1. Containment device (1) for permeability measurements of a thermoplastic pipe wall, comprising a chamber wall (20) that can be mounted to a pipe wall and forms a closed containment chamber (25) when mounted to a pipe wall, wherein the chamber wall (20) is a fluid-tight wall, at least one fastening element (38; 138) for fixing the chamber wall hermetically to a pipe, and either A: at least one outlet (34) in the chamber wall (20) allowing the passage of air / gas from the containment chamber to the outside, having a connection that can be closed (50) to at least one of a sensor and / or a sampling container, or B: a sensor fastening element on the chamber wall for attaching a sensor inside the containment chamber.

2. Containment device according to claim 1, wherein the chamber wall (20) is made of thermoplastic material, and at least one fastening element comprises an electrofusion wire (38) for welding the chamber wall to the thermoplastic pipe wall.

3. Containment device according to claim 1, wherein at least one fixing element is removable to allow removable fixing of the chamber wall.

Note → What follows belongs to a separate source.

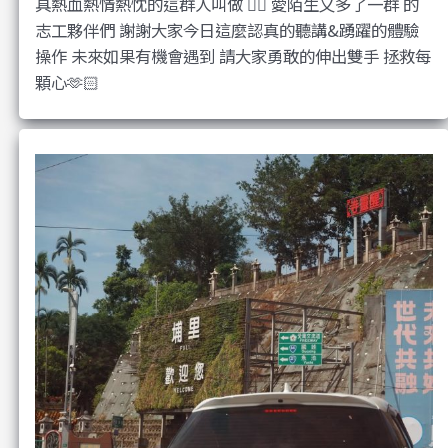
具熱血熱情熱忱的這群人叫做 ❤️‍🔥 愛陌生又多了一群 的
志工夥伴們 謝謝大家今日這麼認真的聽講&踴躍的體驗
操作 未來如果有機會遇到 請大家勇敢的伸出雙手 拯救每
顆心🫶🏻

4. Containment device according to claims 1 to 3, wherein the chamber wall (20) is made of a multilayer material with at least one layer (48) being a fluid-tight layer or wherein the chamber wall is made of a fluid-tight layer, the fluid-tight layer being a metallic layer.

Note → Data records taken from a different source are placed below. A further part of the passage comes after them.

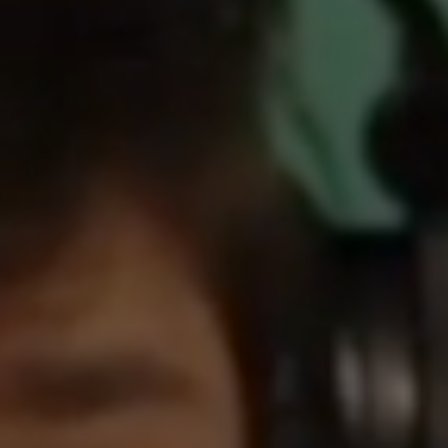
iers
rue Saint-Vallier Est
bec, Québec G1K
9
lier@oeildepoisson.com
8) 647 0510
vez-nous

5. Containment device according to claim 3, wherein the fluid-tight layer (48) is removable.

6. A permeability detection system having at least one containment device (1) according to any one of the preceding claims, wherein the at least one containment device can be mounted on / to a pipe wall, with the containment chamber (25) being closed by the chamber wall and the pipe wall, and either a sensor (52) connected to the outlet or to the sensor attachment element in the containment chamber for detecting chemical elements, which, in operation, can detect chemical elements from the containment chamber, or a sampling container (55) for the detection of chemical elements from the containment chamber.

7. A detection system according to claim 6, comprising a monitoring device for receiving detected data and inferring porosity / permeability of the pipe wall, and inferring aging of the pipe wall based on porosity.

8. Detection system according to claim 6, comprising a calibration device.